▶ [Instructions to follow]: Give the data again in full. Keep every line the same.

▶ [Data section]:

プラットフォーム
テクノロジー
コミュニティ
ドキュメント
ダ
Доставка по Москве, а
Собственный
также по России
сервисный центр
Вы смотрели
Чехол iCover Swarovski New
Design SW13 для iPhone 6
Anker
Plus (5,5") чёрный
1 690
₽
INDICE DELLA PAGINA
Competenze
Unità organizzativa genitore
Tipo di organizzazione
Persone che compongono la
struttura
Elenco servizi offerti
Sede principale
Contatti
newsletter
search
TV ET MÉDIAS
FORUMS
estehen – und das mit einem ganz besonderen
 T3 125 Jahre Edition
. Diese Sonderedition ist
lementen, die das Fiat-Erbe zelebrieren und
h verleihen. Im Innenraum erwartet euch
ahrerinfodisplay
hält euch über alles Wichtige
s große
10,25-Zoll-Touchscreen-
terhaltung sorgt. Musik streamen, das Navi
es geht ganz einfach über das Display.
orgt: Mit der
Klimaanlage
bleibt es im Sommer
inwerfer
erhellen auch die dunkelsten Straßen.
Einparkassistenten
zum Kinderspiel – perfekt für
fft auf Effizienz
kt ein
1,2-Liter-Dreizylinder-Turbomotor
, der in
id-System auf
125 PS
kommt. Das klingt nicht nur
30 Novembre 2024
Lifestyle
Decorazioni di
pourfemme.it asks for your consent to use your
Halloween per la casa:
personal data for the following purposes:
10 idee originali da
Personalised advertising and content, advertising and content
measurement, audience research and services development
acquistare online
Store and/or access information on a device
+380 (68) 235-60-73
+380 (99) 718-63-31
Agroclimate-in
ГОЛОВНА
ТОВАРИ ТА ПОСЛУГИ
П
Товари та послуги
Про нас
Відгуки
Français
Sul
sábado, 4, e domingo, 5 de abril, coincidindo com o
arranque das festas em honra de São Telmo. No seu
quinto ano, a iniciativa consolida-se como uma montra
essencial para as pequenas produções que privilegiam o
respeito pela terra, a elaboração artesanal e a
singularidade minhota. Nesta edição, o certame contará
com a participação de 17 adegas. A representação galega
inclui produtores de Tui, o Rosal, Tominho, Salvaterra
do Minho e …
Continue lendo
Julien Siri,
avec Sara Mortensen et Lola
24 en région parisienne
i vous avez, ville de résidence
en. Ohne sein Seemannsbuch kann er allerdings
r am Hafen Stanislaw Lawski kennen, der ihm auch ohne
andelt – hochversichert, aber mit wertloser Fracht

▶ [Result]:
プラットフォーム
テクノロジー
コミュニティ
ドキュメント
ダ
Доставка по Москве, а
Собственный
также по России
сервисный центр
Вы смотрели
Чехол iCover Swarovski New
Design SW13 для iPhone 6
Anker
Plus (5,5") чёрный
1 690
₽
INDICE DELLA PAGINA
Competenze
Unità organizzativa genitore
Tipo di organizzazione
Persone che compongono la
struttura
Elenco servizi offerti
Sede principale
Contatti
newsletter
search
TV ET MÉDIAS
FORUMS
estehen – und das mit einem ganz besonderen
 T3 125 Jahre Edition
. Diese Sonderedition ist
lementen, die das Fiat-Erbe zelebrieren und
h verleihen. Im Innenraum erwartet euch
ahrerinfodisplay
hält euch über alles Wichtige
s große
10,25-Zoll-Touchscreen-
terhaltung sorgt. Musik streamen, das Navi
es geht ganz einfach über das Display.
orgt: Mit der
Klimaanlage
bleibt es im Sommer
inwerfer
erhellen auch die dunkelsten Straßen.
Einparkassistenten
zum Kinderspiel – perfekt für
fft auf Effizienz
kt ein
1,2-Liter-Dreizylinder-Turbomotor
, der in
id-System auf
125 PS
kommt. Das klingt nicht nur
30 Novembre 2024
Lifestyle
Decorazioni di
pourfemme.it asks for your consent to use your
Halloween per la casa:
personal data for the following purposes:
10 idee originali da
Personalised advertising and content, advertising and content
measurement, audience research and services development
acquistare online
Store and/or access information on a device
+380 (68) 235-60-73
+380 (99) 718-63-31
Agroclimate-in
ГОЛОВНА
ТОВАРИ ТА ПОСЛУГИ
П
Товари та послуги
Про нас
Відгуки
Français
Sul
sábado, 4, e domingo, 5 de abril, coincidindo com o
arranque das festas em honra de São Telmo. No seu
quinto ano, a iniciativa consolida-se como uma montra
essencial para as pequenas produções que privilegiam o
respeito pela terra, a elaboração artesanal e a
singularidade minhota. Nesta edição, o certame contará
com a participação de 17 adegas. A representação galega
inclui produtores de Tui, o Rosal, Tominho, Salvaterra
do Minho e …
Continue lendo
Julien Siri,
avec Sara Mortensen et Lola
24 en région parisienne
i vous avez, ville de résidence
en. Ohne sein Seemannsbuch kann er allerdings
r am Hafen Stanislaw Lawski kennen, der ihm auch ohne
andelt – hochversichert, aber mit wertloser Fracht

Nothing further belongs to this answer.